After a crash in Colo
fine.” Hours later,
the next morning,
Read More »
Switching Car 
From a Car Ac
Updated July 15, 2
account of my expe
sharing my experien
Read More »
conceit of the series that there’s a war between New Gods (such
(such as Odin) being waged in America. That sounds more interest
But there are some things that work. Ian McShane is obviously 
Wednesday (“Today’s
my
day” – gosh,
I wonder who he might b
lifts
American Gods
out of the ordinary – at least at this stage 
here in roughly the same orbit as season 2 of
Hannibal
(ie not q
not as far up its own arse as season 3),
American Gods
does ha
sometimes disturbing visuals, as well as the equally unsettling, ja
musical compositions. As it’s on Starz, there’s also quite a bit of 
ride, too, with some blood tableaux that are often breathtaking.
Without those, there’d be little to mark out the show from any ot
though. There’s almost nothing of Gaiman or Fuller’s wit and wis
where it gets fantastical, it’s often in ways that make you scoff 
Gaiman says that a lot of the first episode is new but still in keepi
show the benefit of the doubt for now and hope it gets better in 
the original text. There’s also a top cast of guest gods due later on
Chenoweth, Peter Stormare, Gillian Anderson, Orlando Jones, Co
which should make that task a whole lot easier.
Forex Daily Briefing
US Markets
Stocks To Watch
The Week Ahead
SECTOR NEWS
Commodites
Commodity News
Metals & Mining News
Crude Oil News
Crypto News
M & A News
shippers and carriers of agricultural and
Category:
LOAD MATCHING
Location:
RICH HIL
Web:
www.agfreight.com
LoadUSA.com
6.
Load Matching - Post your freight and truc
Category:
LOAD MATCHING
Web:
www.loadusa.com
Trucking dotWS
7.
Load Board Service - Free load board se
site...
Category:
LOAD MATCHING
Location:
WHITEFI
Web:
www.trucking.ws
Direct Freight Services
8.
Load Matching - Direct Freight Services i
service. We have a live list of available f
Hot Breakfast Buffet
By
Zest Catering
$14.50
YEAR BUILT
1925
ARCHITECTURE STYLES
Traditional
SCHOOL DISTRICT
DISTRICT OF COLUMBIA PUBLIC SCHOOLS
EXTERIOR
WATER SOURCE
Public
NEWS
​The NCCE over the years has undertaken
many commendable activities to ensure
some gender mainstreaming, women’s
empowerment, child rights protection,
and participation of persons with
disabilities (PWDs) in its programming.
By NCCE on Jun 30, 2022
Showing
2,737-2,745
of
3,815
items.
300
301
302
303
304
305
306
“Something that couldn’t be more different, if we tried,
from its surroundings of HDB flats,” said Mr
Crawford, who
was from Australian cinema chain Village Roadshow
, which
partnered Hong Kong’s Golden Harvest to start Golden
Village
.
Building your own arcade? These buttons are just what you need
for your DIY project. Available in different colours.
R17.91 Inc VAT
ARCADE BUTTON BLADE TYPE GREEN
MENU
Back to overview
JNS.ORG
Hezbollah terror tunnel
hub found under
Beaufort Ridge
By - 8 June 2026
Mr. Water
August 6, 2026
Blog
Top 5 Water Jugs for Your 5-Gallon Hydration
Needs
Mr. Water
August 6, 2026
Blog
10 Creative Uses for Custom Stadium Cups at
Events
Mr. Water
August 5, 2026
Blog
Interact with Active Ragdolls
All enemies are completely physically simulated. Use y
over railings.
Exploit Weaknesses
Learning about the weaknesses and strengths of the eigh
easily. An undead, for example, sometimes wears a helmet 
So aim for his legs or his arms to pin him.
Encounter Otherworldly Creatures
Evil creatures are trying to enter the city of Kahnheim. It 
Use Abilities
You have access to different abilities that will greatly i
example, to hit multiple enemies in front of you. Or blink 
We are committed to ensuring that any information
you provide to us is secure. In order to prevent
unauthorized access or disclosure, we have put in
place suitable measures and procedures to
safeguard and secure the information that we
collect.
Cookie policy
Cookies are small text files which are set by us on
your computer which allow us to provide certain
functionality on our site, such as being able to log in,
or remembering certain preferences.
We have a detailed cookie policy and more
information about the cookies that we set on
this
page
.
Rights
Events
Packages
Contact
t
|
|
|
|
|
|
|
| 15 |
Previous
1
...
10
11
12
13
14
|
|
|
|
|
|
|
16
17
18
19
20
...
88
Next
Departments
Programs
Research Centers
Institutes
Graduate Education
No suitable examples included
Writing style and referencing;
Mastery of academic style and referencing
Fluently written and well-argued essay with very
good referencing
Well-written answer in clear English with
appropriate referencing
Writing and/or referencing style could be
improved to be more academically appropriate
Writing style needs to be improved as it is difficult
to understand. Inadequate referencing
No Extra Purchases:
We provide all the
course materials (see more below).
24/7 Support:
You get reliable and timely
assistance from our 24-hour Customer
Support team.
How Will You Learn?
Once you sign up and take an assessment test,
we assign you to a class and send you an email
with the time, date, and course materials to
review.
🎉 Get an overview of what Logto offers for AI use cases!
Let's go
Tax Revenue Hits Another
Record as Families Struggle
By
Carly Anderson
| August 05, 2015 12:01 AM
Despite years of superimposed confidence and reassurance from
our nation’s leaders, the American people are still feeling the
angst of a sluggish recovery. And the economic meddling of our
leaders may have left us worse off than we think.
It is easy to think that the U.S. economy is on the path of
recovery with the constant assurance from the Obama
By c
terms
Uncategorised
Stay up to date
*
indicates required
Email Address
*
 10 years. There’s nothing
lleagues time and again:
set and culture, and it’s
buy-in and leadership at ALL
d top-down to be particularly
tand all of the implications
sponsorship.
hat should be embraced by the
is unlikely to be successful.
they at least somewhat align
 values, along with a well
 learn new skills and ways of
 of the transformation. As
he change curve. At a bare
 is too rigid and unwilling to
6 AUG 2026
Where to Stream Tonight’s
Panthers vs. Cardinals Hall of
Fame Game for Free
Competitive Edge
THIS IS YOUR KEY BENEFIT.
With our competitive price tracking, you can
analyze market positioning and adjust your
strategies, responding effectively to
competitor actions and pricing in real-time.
######
Problem to solve =>
Restate word for word the lines of the data above, starting at the line containing "August 5, 2026" and ending at the line containing "Research Centers", both included, and nothing more.

Written response =>
August 5, 2026
Blog
Interact with Active Ragdolls
All enemies are completely physically simulated. Use y
over railings.
Exploit Weaknesses
Learning about the weaknesses and strengths of the eigh
easily. An undead, for example, sometimes wears a helmet 
So aim for his legs or his arms to pin him.
Encounter Otherworldly Creatures
Evil creatures are trying to enter the city of Kahnheim. It 
Use Abilities
You have access to different abilities that will greatly i
example, to hit multiple enemies in front of you. Or blink 
We are committed to ensuring that any information
you provide to us is secure. In order to prevent
unauthorized access or disclosure, we have put in
place suitable measures and procedures to
safeguard and secure the information that we
collect.
Cookie policy
Cookies are small text files which are set by us on
your computer which allow us to provide certain
functionality on our site, such as being able to log in,
or remembering certain preferences.
We have a detailed cookie policy and more
information about the cookies that we set on
this
page
.
Rights
Events
Packages
Contact
t
|
|
|
|
|
|
|
| 15 |
Previous
1
...
10
11
12
13
14
|
|
|
|
|
|
|
16
17
18
19
20
...
88
Next
Departments
Programs
Research Centers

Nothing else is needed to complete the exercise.